▶ WHAT THIS TASK INVOLVES: In the entries that follow, which lines hold the string "score"? List them.

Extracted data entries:
################
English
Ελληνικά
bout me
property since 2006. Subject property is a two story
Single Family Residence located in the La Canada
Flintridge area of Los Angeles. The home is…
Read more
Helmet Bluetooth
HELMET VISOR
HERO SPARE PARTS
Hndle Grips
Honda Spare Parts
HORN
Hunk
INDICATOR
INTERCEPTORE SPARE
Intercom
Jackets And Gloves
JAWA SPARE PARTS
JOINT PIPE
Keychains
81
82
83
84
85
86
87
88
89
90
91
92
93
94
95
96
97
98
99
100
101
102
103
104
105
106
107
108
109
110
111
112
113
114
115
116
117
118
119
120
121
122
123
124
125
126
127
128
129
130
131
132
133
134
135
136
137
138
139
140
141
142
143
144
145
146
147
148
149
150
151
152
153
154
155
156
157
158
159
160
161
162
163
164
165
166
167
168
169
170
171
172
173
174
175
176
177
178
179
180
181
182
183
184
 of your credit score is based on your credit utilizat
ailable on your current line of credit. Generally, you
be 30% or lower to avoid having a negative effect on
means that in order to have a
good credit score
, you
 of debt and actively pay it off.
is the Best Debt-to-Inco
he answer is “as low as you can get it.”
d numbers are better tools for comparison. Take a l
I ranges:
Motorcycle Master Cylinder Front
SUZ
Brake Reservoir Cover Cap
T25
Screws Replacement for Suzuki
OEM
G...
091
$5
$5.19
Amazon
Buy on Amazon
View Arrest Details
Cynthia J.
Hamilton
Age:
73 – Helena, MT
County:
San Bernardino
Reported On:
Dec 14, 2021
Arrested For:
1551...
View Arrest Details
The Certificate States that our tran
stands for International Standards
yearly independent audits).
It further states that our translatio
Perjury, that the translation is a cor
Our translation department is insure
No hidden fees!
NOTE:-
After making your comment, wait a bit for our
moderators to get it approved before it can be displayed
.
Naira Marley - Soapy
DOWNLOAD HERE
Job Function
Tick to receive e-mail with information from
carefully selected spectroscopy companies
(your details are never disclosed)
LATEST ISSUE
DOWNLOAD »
################
▶ SOLVED EXERCISE:
 of your credit score is based on your credit utilizat
good credit score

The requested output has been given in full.